Evilenko

Ecce ‘mostro’
di Ludovico Cosmo

 
  Italia, 2004
di David Grieco, con Malcom McDowell, Ronald Pickup, Marton Csokas, Frances Barber


Se si dovesse indicare il pregio maggiore di questa trasposizione cinematografica che David Grieco ha tratto dal suo libro ‘Il comunista che mangiava i bambini’, sarebbe quello di aver mantenuto la metafora socio-politica su un sentiero costantemente ambivalente e incerto: è la liberazione dalla tutela di un’ideologia forte in nome di un nuovo corso ancora nebuloso ad aver partorito il mostro di Rostov?; oppure l’avvento della perestroika ha avuto il merito di aprire finalmente uno dei tanti cassetti che custodivano il diario segreto su cui era descritta l’infamia di crimini immondi?
E se invece si dovesse riassumere in poche parole il peggior difetto del film di Grieco, allora non si potrebbe tralasciare l’evidente asservimento ai codici linguistici da fiction televisiva, l’adeguamento alla ‘non-estetica’ contagiosa e sgualdrina che ha di fatto schiavizzato molte produzioni italiane.

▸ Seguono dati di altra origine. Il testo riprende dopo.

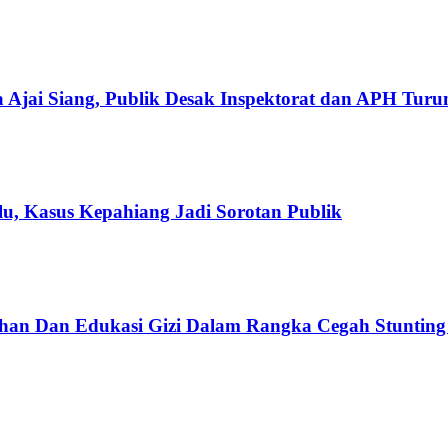
 Ajai Siang, Publik Desak Inspektorat dan APH Tur
u, Kasus Kepahiang Jadi Sorotan Publik
han Dan Edukasi Gizi Dalam Rangka Cegah Stuntin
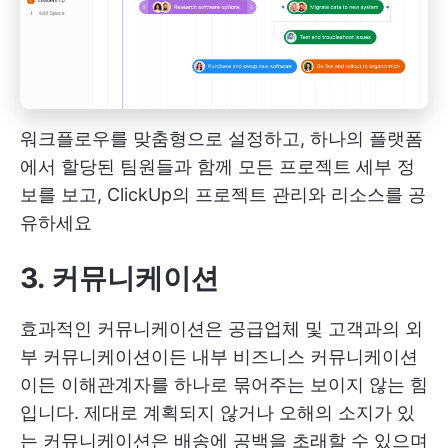
워크플로우를 맞춤형으로 설정하고, 하나의 플랫폼
에서 할당된 팀원들과 함께 모든 프로젝트 세부 정
보를 보고, ClickUp의 프로젝트 관리와 리소스를 공
유하세요
3. 커뮤니케이션
효과적인 커뮤니케이션은 공급업체 및 고객과의 외
부 커뮤니케이션이든 내부 비즈니스 커뮤니케이션
이든 이해관계자를 하나로 묶어주는 보이지 않는 힘
입니다. 제대로 계획되지 않거나 오해의 소지가 있
는 커뮤니케이션은 배송에 공백을 초래할 수 있으며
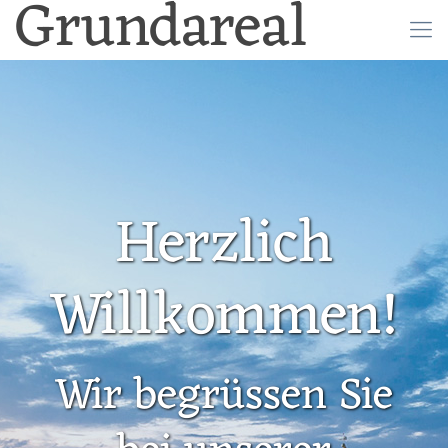
Grundareal
Herzlich
Willkommen!
Wir begrüssen Sie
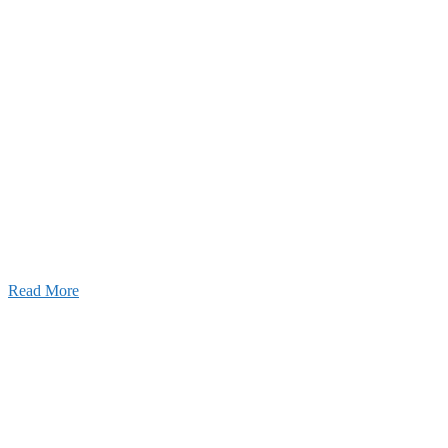
2026年07月03日
初夏の蔵王 大満喫！
Read More
ャンネル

Con uno scarto tuttavia, perché Evilenko, a differenza di altri film tricolori, trasuda sostanza e impeto da tutte le incrinature che ricoprono questa fiaba amarissima, disseminata in effetti di sbavature registiche e narrative molto evidenti e ascrivibili probabilmente alla genericità di un debuttante che non ha ancora ‘inquadrato’ (non è un attenuante, tutt’altro) il suo stile e il suo sguardo personale.
Evilenko investe lo schermo con una foga molto disorganica e dispersiva; e non potrebbe essere altrimenti perché, in fin dei conti, la vicenda del ‘Mostro della striscia di bosco’ non sembra altro che l’emersione alla luce del sole di una pulsione per troppo tempo repressa nelle giacenze buie e fuori moda del magazzino veterocomunista.

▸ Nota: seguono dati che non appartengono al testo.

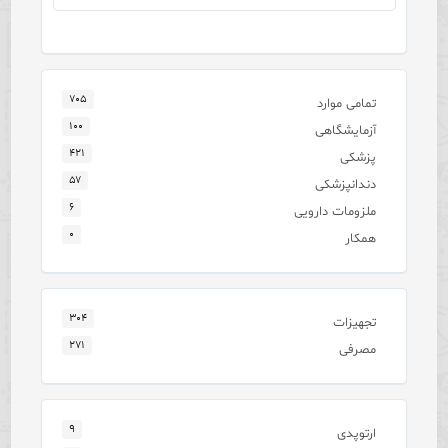
۷۰۵
تمامی موارد
۱۰۰
آزمایشگاهی
۴۲۱
پزشکی
۵۷
دندانپزشکی
۶
ملزومات دارویی
۰
همکار
۳۰۴
تجهیزات
۲۷۱
مصرفی
۹
ارتوپدی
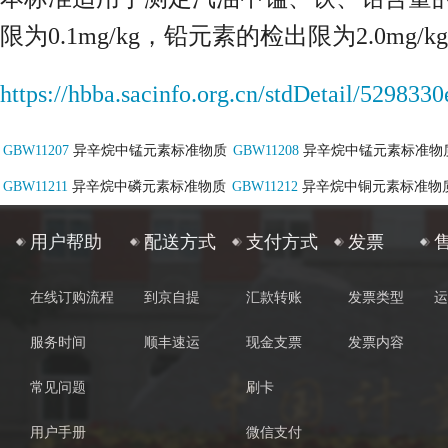
限为0.1mg/kg，铅元素的检出限为2.0mg/k
https://hbba.sacinfo.org.cn/stdDetail/5298
GBW11207
异辛烷中锰元素标准物质
GBW11208
异辛烷中锰元素标准物
GBW11211
异辛烷中磷元素标准物质
GBW11212
异辛烷中铜元素标准物
用户帮助
配送方式
支付方式
发票
在线订购流程
到京自提
汇款转账
发票类型
运
服务时间
顺丰速运
现金支票
发票内容
常见问题
刷卡
用户手册
微信支付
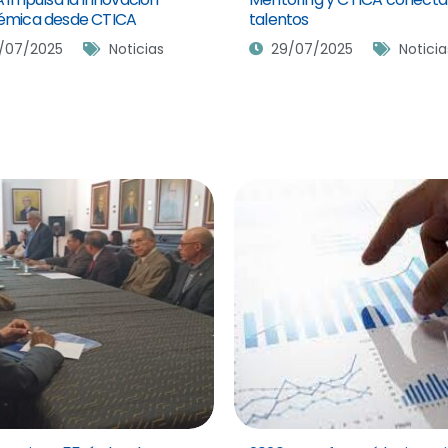
émica desde CTICA
talentos
/07/2025
Noticias
29/07/2025
Noticia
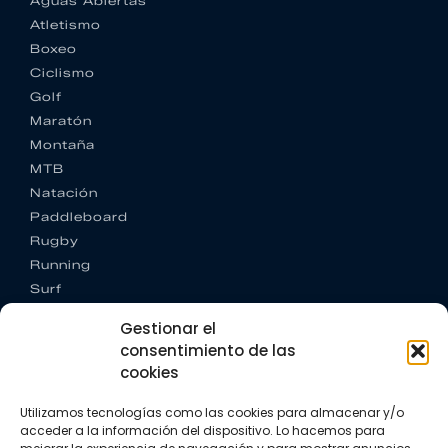
Aguas Abiertas
Atletismo
Boxeo
Ciclismo
Golf
Maratón
Montaña
MTB
Natación
Paddleboard
Rugby
Running
Surf
Trail running
Gestionar el
Triatlón
consentimiento de las
cookies
CONTACTO
+34 922 303 191
Utilizamos tecnologías como las cookies para almacenar y/o
+34 662 342 177
acceder a la información del dispositivo. Lo hacemos para
info@vkssport.com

Ed è una pulsione sessuale violenta che tutti faticano a razionalizzare, fatta eccezione per il malcapitato dottore omosessuale che si getta sulle tracce del mostro di Rostov; è lui l’unico a fornire una spiegazione plausibile,derivante dai suoi studi psicanalitici, a quegli impulsi bestiali. Il problema è che la psicanalisi, sebbene sia nata un secolo prima, sembra, nella russia gorbacioviana, ancora appartenere alla sfera dell’ignoto: si tratta di arretratezza culturale o ingenuità dilettantesca di chi non ha mai dovuto affrontare o nemmeno considerare la divulgazione pubblica di crimini osceni come quelli della pedofilia e del cannibalismo?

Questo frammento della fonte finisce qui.